If you have any kind of photo-manipulation software, it’s alway worthwhile to take catch pictures of birds and other wildlife, because about half the time I can get an ID even if it’s a very imperfect picture in terms of bird photograph (as this is.)
Also tucked in under the sedges and grasses were other wildflowers than the gentian relatives:  small coreopsis (not sure of species), prairie bluets, “leftover” gaillardia stunted by too much water (!).  Toward the edges of the bowl, on the east, more and more leftover gaillardia and lemon horsemint.  Only one or two flowers were left on any gaillardia plant, but the lemon horsemint is still holding on well.

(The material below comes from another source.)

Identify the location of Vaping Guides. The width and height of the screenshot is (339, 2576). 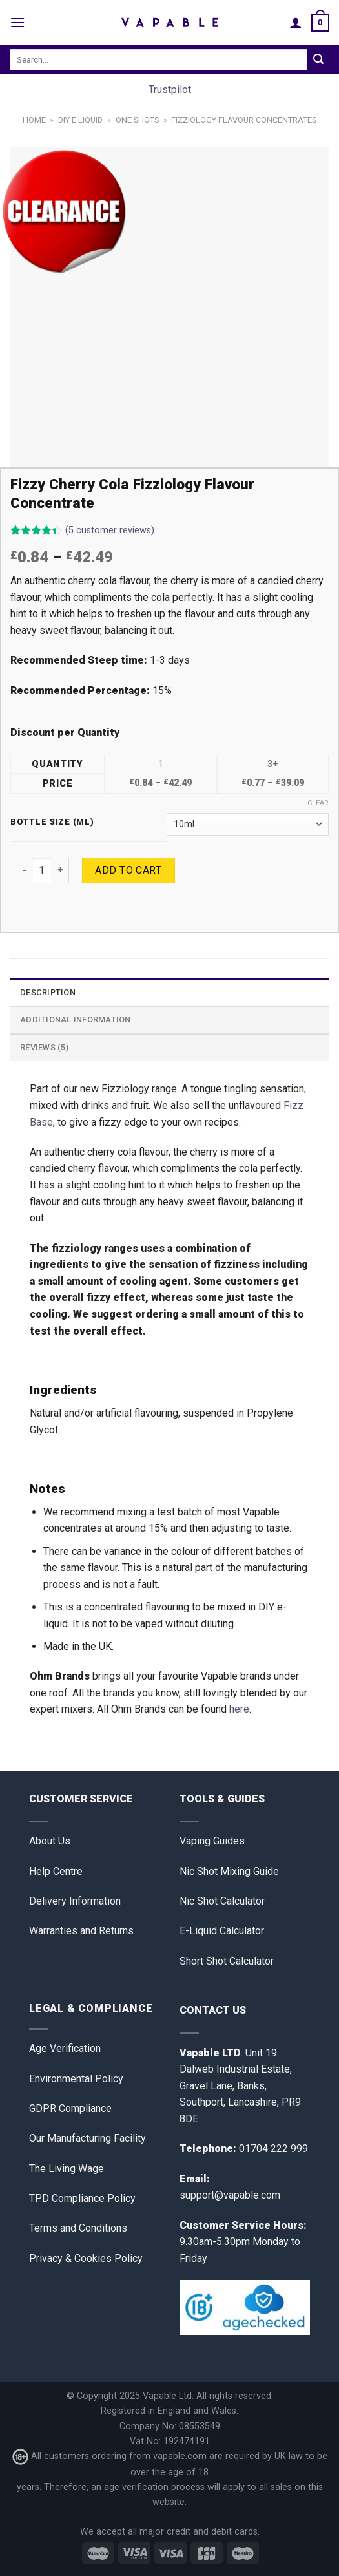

From the bottom of the Bowl, I turned up its east side, and from there followed the mowed track around the dry woods.  The seepage-watered “dry-woods swale” is now filled with Coreopsis instead of Goldthread.   But now I need to resize and crop more of the images I took this morning, so that part of the day will be in a different post. EDIT (which was delayed much longer, so there’s one in the middle now.)